New York Court Rejects Plaintiff’s Attempt to Circumvent Assault & Battery Exclusion of CGL Policy

Most commercial general liability policies issued to bars and restaurants specifically exclude coverage for bodily injury arising out of an assault and battery. In order to avoid this limitation, Plaintiffs often try to trigger coverage by alleging that the insured’s negligence was the cause of the injury—not the actual assault and battery.

This strategy may work in some jurisdictions, but it won’t work in New York. Following precedent set by the New York Court of Appeals in 1995, the Supreme Court of New York County held in Hermitage Insurance Company v. Beer-Bros, Inc. that the insurer had no duty to defend a bar being sued for negligence by a bystander who was injured when a bouncer tackled another person.

Plaintiff brought suit against Beer-Bros alleging causes of action for negligence and negligent hiring, training, educating and supervising its security personnel. The Complaint did not include any allegations of assault or battery. Hermitage filed a Declaratory Judgment action seeking an Order that it had no duty to defend or indemnify Beer-Bros under the assault and battery exclusion of the liability policy.

Under New York law, an insured’s duty to defend is triggered when the allegations of the complaint suggest a reasonable possibility of coverage. The analysis to determine whether a duty exists is based on the factual allegations of the complaint and not on any conclusory assertions. The policy excluded coverage for any claim alleging an assault or battery no matter how the assault or battery is alleged to have occurred.

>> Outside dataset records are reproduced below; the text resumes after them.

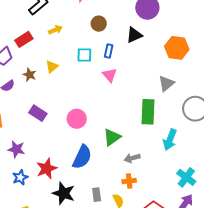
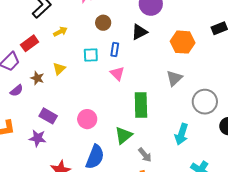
green rectangle: (148, 112) -> (141, 105), moved
purple star: (16, 149) -> (38, 138), moved
gray arrow: (132, 158) -> (145, 155), turned -112

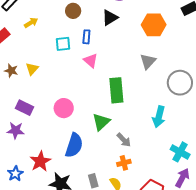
yellow triangle: (59, 69) -> (32, 69), moved

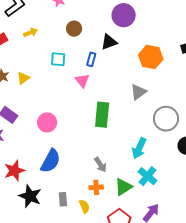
blue rectangle: (86, 37) -> (91, 59), moved
green triangle: (101, 122) -> (123, 187), moved
cyan cross: (180, 152) -> (147, 176), moved

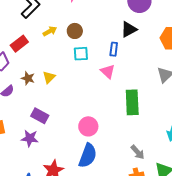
brown circle: (74, 29) -> (75, 31), moved
pink circle: (47, 122) -> (88, 126), moved

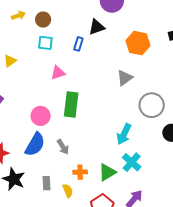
pink triangle: (108, 71) -> (58, 73), moved, turned 49
green rectangle: (132, 102) -> (71, 104), moved
gray arrow: (138, 152) -> (63, 147), moved

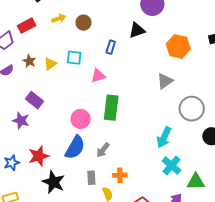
cyan square: (45, 43) -> (74, 58), moved
blue rectangle: (78, 44) -> (111, 47), moved
gray arrow: (63, 147) -> (103, 150), turned 70
green triangle: (107, 172) -> (196, 182), moved, turned 30
gray rectangle: (46, 183) -> (91, 178), moved

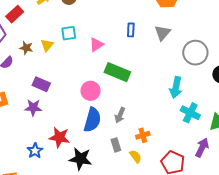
blue rectangle: (111, 47) -> (131, 30), moved
green rectangle: (111, 108) -> (117, 72), turned -60
red star: (39, 156) -> (59, 137), turned -30

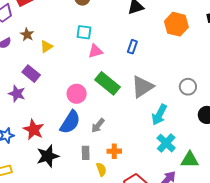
cyan square: (69, 33) -> (84, 32), moved
gray triangle: (162, 33) -> (142, 87), moved, size x1.4
yellow triangle: (47, 45) -> (46, 47), moved
gray circle: (195, 53) -> (188, 87), size x0.7
black star: (80, 159) -> (48, 156), turned 30

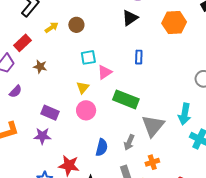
brown star: (27, 34) -> (40, 67), moved
yellow triangle: (46, 47) -> (83, 88), moved
gray triangle: (142, 87) -> (153, 126), moved
pink circle: (77, 94) -> (86, 110), moved
blue semicircle: (70, 122) -> (102, 147), size x0.7

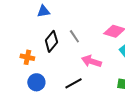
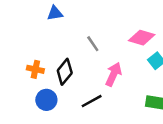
black diamond: (51, 41) -> (65, 72), moved
pink arrow: (91, 61) -> (114, 74), turned 96

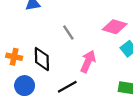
black diamond: (65, 72) -> (42, 59), turned -40

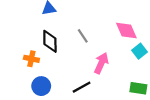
pink diamond: (115, 27) -> (126, 30), turned 50
black diamond: (42, 59) -> (50, 41), moved

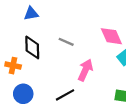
gray line: (83, 36) -> (66, 42), turned -32

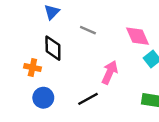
blue triangle: (31, 14) -> (52, 12), turned -35
gray line: (66, 42) -> (88, 30), moved

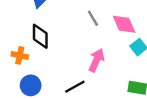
gray line: (88, 30) -> (93, 18), moved, turned 35

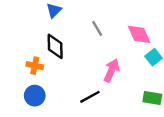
gray line: (93, 18) -> (97, 28), moved
blue circle: (31, 85) -> (35, 96), moved

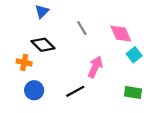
black diamond: (55, 46) -> (43, 45), turned -45
blue circle: (35, 96) -> (34, 90), moved

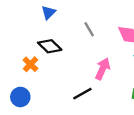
orange cross: (24, 62) -> (30, 64), turned 32
blue circle: (34, 90) -> (20, 97), moved

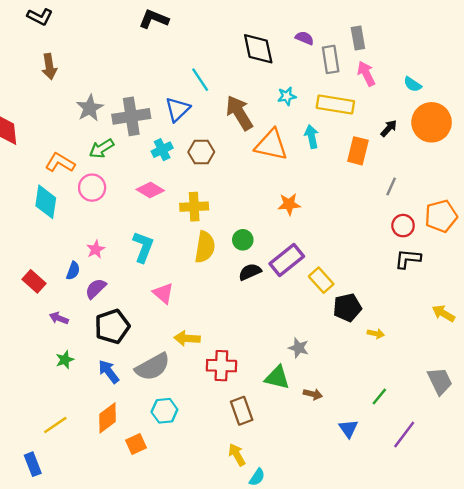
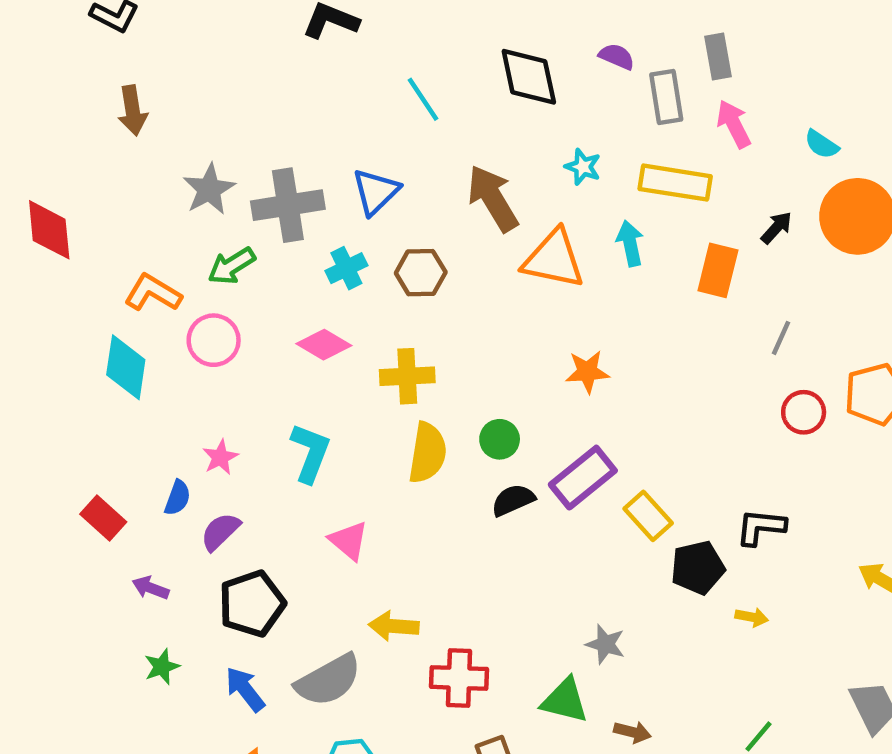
cyan line: (200, 80) -> (423, 99), moved
cyan star: (287, 96) -> (583, 167), turned 30
black L-shape: (408, 259) -> (761, 527), moved

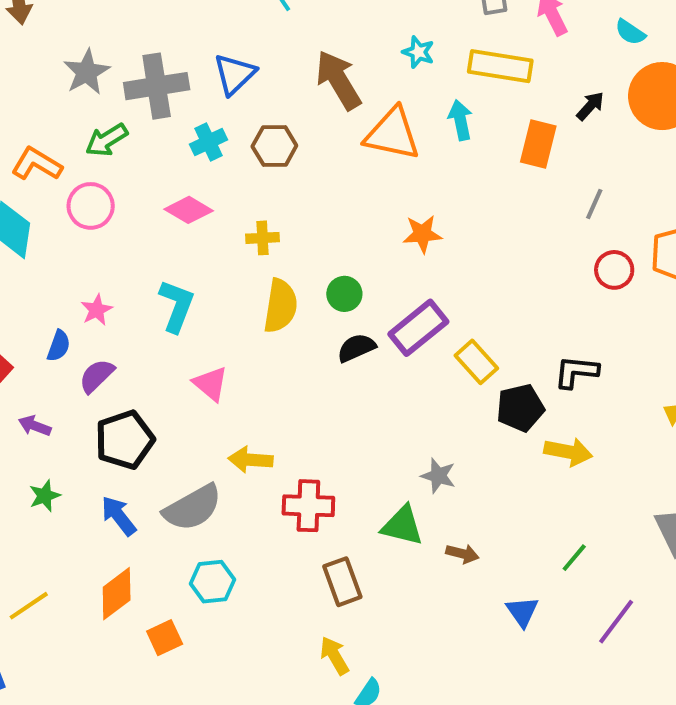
yellow cross: (407, 376) -> (262, 238), size x0.7
yellow arrow: (752, 617) -> (568, 452), size x1.6

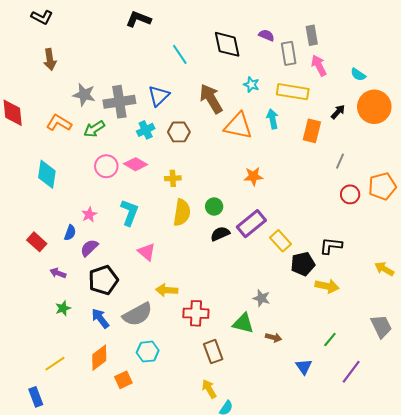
gray star: (87, 72) -> (84, 95), turned -30
orange L-shape: (37, 164) -> (59, 123), moved
pink circle: (91, 206) -> (106, 166), moved

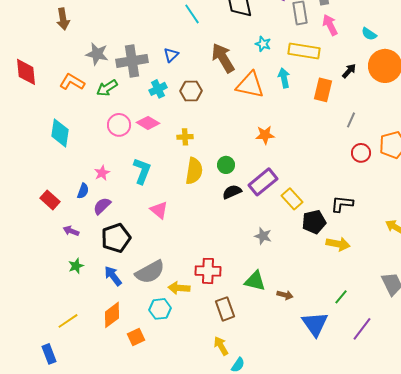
blue triangle: (159, 96) -> (171, 55), size x0.7
yellow arrow: (167, 290) -> (179, 288), moved
gray star: (261, 298) -> (263, 236), moved
blue triangle: (304, 367) -> (315, 324), size x1.6

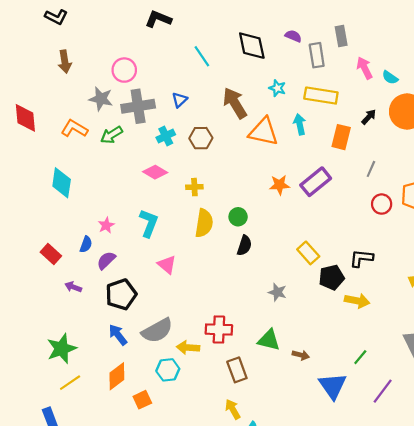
pink arrow: (330, 25) -> (365, 68), moved
pink circle: (119, 125) -> (124, 70), moved
purple rectangle: (263, 182) -> (316, 182), moved
black semicircle: (232, 192) -> (244, 245), turned 132
green star: (76, 266) -> (62, 349), moved, size x1.8

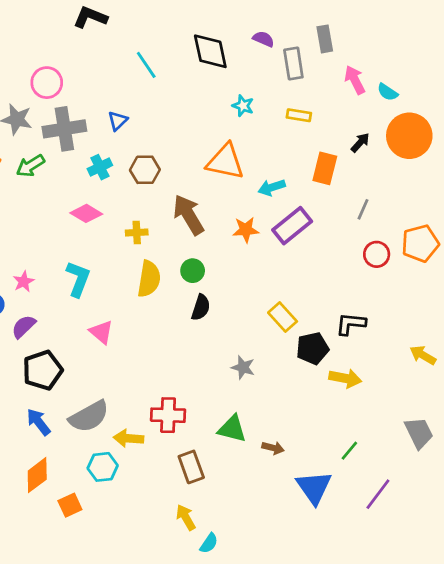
yellow rectangle: (321, 96) -> (299, 115), size x0.6
brown arrow: (235, 103) -> (188, 215), moved
cyan arrow: (300, 124) -> (272, 188), moved, turned -96

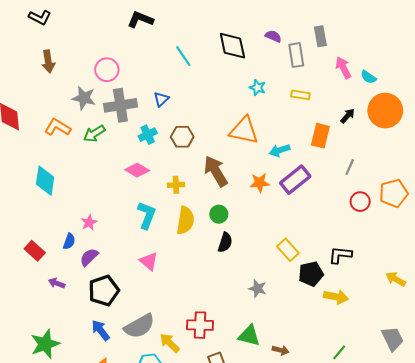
cyan L-shape: (78, 279) -> (147, 215), moved
yellow arrow: (129, 438) -> (170, 343), turned 40

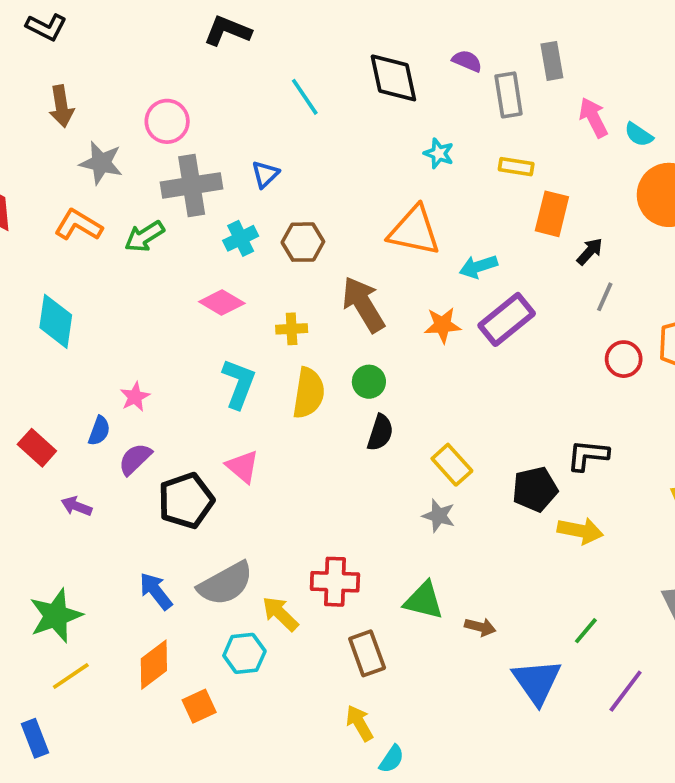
gray star: (84, 98) -> (101, 163), moved
black arrow: (348, 116) -> (590, 252), moved
orange rectangle: (320, 136) -> (552, 214), moved
yellow rectangle: (288, 250) -> (452, 465), moved
black pentagon: (104, 291) -> (186, 501), moved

The court examined the facts of the underlying complaint and determined that Plaintiff’s causes of action for negligence were only window dressing because even though the counts sounded in negligence, the injuries arose from a battery. Following well-established case law, the court held that regardless of the theory pleaded, if there would be no cause of action “but-for” the battery, then the exclusion applies. The court ruled that Hermitage had no duty to defend Beer-Bros in the underlying action.